PULSEE: A software for the quantum simulation of an extensive set of
magnetic resonance observables
- URL: http://arxiv.org/abs/2108.11415v2
- Date: Tue, 20 Sep 2022 01:06:26 GMT
- Title: PULSEE: A software for the quantum simulation of an extensive set of
magnetic resonance observables
- Authors: Davide Candoli, Ilija K. Nikolov, Lucas Z. Brito, Stephen Car, Samuele
Sanna, Vesna F. Mitrovi\'c
- Abstract summary: The package introduced here enables the simulation of both standard NMR spectroscopic observables and the time-evolution of an interacting single-spin system.

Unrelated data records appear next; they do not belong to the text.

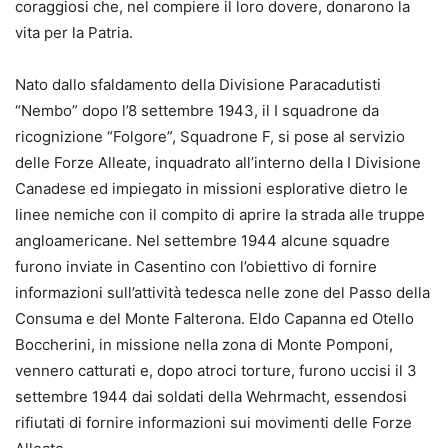
coraggiosi che, nel compiere il loro dovere, donarono la
vita per la Patria.
Nato dallo sfaldamento della Divisione Paracadutisti
“Nembo” dopo l’8 settembre 1943, il I squadrone da
ricognizione “Folgore”, Squadrone F, si pose al servizio
delle Forze Alleate, inquadrato all’interno della I Divisione
Canadese ed impiegato in missioni esplorative dietro le
linee nemiche con il compito di aprire la strada alle truppe
angloamericane. Nel settembre 1944 alcune squadre
furono inviate in Casentino con l’obiettivo di fornire
informazioni sull’attività tedesca nelle zone del Passo della
Consuma e del Monte Falterona. Eldo Capanna ed Otello
Boccherini, in missione nella zona di Monte Pomponi,
vennero catturati e, dopo atroci torture, furono uccisi il 3
settembre 1944 dai soldati della Wehrmacht, essendosi
rifiutati di fornire informazioni sui movimenti delle Forze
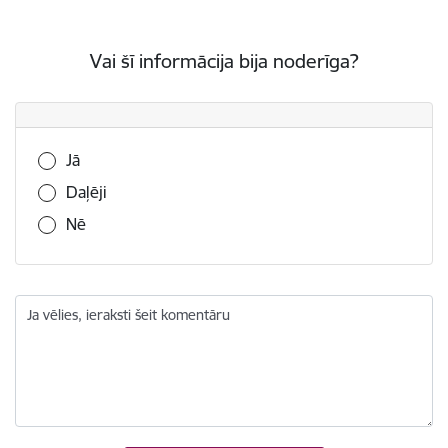
Vai šī informācija bija noderīga?
Vai šī informācija bija noderīga?
Jā
Daļēji
Nē
Ja vēlies, ieraksti šeit komentāru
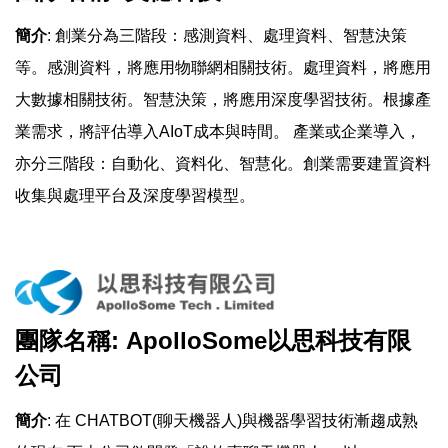
簡介
: 創業分為三階段：感測資料、處理資料、智慧決策
等。感測資料，將應用物聯網相關技術。處理資料，將應用
大數據相關技術。智慧決策，將應用深度學習技術。根據產
業需求，將評估導入AIoT成本與時間。 產業或企業導入，
亦分三階段：自動化、資料化、智慧化。創業需要建置資料
收集與處理平台及深度學習模型。
團隊名稱: ApolloSome以思科技有限
公司
簡介
: 在 CHATBOT(聊天機器人)與機器學習技術漸趨成熟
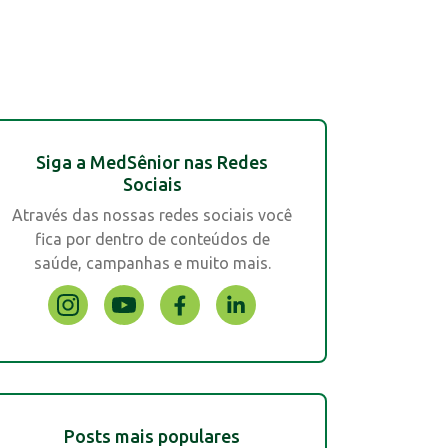
Siga a MedSênior nas Redes
Sociais
Através das nossas redes sociais você
fica por dentro de conteúdos de
saúde, campanhas e muito mais.
Posts mais populares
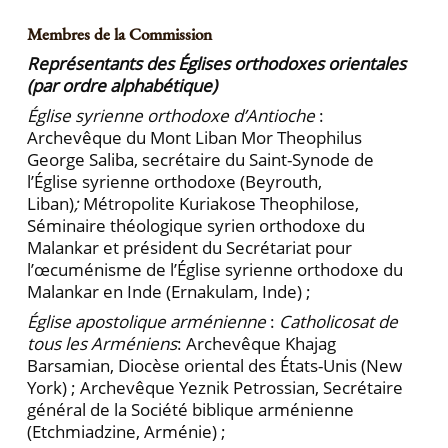
Membres de la Commission
Représentants des Églises orthodoxes orientales
(par ordre alphabétique)
Église syrienne orthodoxe d’Antioche
:
Archevêque du Mont Liban Mor Theophilus
George Saliba, secrétaire du Saint-Synode de
l’Église syrienne orthodoxe (Beyrouth,
Liban)
;
Métropolite Kuriakose Theophilose,
Séminaire théologique syrien orthodoxe du
Malankar et président du Secrétariat pour
l’œcuménisme de l’Église syrienne orthodoxe du
Malankar en Inde (Ernakulam, Inde) ;
Église apostolique arménienne
:
Catholicosat de
tous les Armé­niens
: Archevêque Khajag
Barsamian, Diocèse oriental des États-Unis (New
York) ; Archevêque Yeznik Petrossian, Secrétaire
général de la Société biblique arménienne
(Etchmiadzine, Arménie) ;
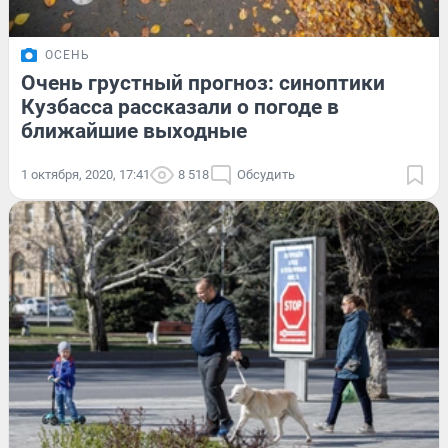
ОСЕНЬ
Очень грустный прогноз: синоптики
Кузбасса рассказали о погоде в
ближайшие выходные
1 октября, 2020, 17:41
8 518
Обсудить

The main purpose of this software is to facilitate in the development of much needed novel NMR-based probes of emergent quantum orders.
- Score: 0.0
- License: http://creativecommons.org/licenses/by/4.0/
- Abstract: We present an open-source software for the simulation of observables in
magnetic resonance experiments, including nuclear magnetic/quadrupole resonance
NMR/NQR and electron spin resonance (ESR), developed to assist experimental
research in the design of new strategies for the investigation of fundamental
quantum properties of materials, as inspired by magnetic resonance protocols
that emerged in the context of quantum information science (QIS). The package
introduced here enables the simulation of both standard NMR spectroscopic
observables and the time-evolution of an interacting single-spin system subject
to complex pulse sequences, i.e. quantum gates. The main purpose of this
software is to facilitate in the development of much needed novel NMR-based
probes of emergent quantum orders, which can be elusive to standard
experimental probes. The software is based on a quantum mechanical description
of nuclear spin dynamics in NMR/NQR experiments and has been widely tested on
available theoretical and experimental results. Moreover, the structure of the
software allows for basic experiments to easily be generalized to more
sophisticated ones, as it includes all the libraries required for the numerical
simulation of generic spin systems. In order to make the program easily
accessible to a large user base, we developed a user-friendly graphical
interface, Jupyter notebooks, and fully-detailed documentation. Lastly, we
portray several examples of the execution of the code that illustrate the
potential of a novel NMR paradigm, inspired by QIS, for efficient investigation
of emergent phases in strongly correlated materials.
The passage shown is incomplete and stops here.